▸ **Your objective**: Set the data below down again, exactly, with every picture left out.
(Supplied data)
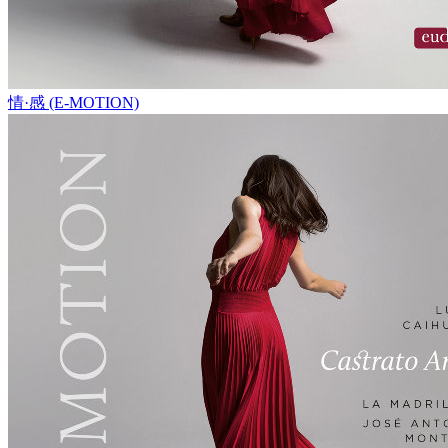
情·感 (E-MOTION)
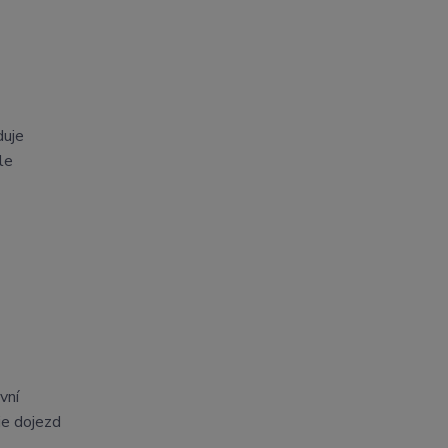
duje
le
vní
je dojezd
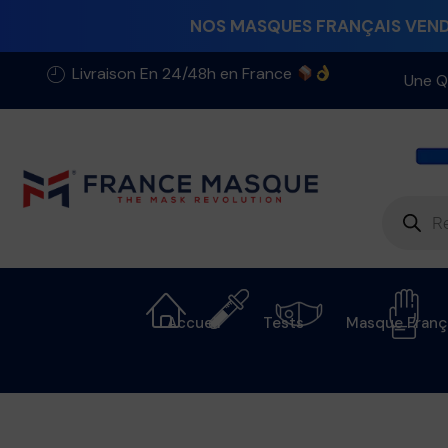
NOS MASQUES FRANÇAIS VENDU
Livraison En 24/48h en France
Une Q
Accueil
Tests
Masque Franç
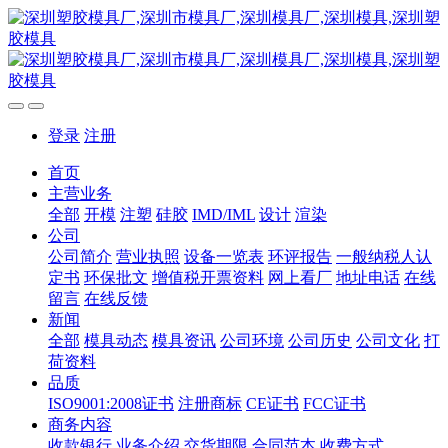
登录
注册
首页
主营业务
全部
开模
注塑
硅胶
IMD/IML
设计
渲染
公司
公司简介
营业执照
设备一览表
环评报告
一般纳税人认
定书
环保批文
增值税开票资料
网上看厂
地址电话
在线
留言
在线反馈
新闻
全部
模具动态
模具资讯
公司环境
公司历史
公司文化
打
荷资料
品质
ISO9001:2008证书
注册商标
CE证书
FCC证书
商务内容
收款银行
业务介绍
交货期限
合同范本
收费方式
(End Supplied data)
▸ **Solution below**:
情·感 (E-MOTION)
duje
le
vní
je dojezd
NOS MASQUES FRANÇAIS VENDU
Livraison En 24/48h en France
Une Q
Accueil
Tests
Masque Franç
登录
注册
首页
主营业务
全部
开模
注塑
硅胶
IMD/IML
设计
渲染
公司
公司简介
营业执照
设备一览表
环评报告
一般纳税人认
定书
环保批文
增值税开票资料
网上看厂
地址电话
在线
留言
在线反馈
新闻
全部
模具动态
模具资讯
公司环境
公司历史
公司文化
打
荷资料
品质
ISO9001:2008证书
注册商标
CE证书
FCC证书
商务内容
收款银行
业务介绍
交货期限
合同范本
收费方式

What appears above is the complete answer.